** Data for this exercise **
· · · · ·
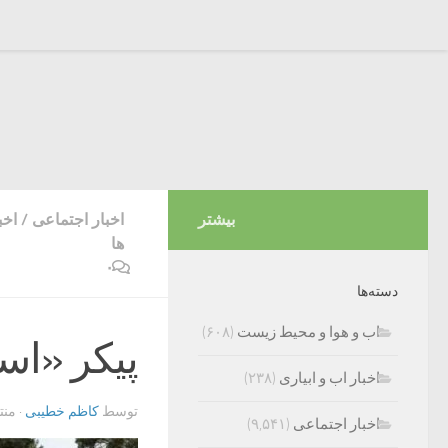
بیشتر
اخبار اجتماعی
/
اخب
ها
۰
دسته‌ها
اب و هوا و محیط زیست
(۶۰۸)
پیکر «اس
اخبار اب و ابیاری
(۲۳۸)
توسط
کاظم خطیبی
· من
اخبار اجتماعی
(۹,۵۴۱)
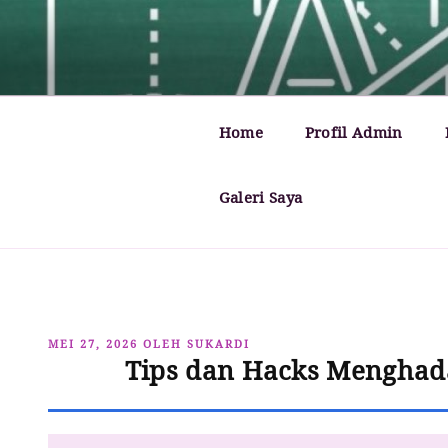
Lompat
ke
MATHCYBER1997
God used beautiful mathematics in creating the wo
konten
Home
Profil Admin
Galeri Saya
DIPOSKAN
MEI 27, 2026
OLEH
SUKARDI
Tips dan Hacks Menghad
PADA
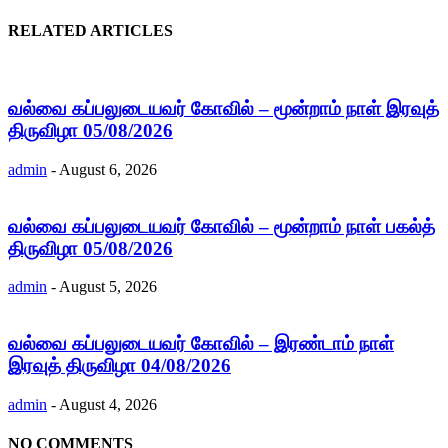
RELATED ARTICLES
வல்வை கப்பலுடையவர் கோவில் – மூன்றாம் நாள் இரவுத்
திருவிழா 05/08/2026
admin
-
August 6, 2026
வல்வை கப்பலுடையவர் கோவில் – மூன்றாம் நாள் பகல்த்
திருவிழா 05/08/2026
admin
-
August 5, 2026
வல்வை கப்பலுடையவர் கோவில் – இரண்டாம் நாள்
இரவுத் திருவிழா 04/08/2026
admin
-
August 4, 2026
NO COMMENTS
· · · · ·
** Task prompt **
Which lines above include the string "August"? Show them.

** Solution to this problem **
August 6, 2026
August 5, 2026
August 4, 2026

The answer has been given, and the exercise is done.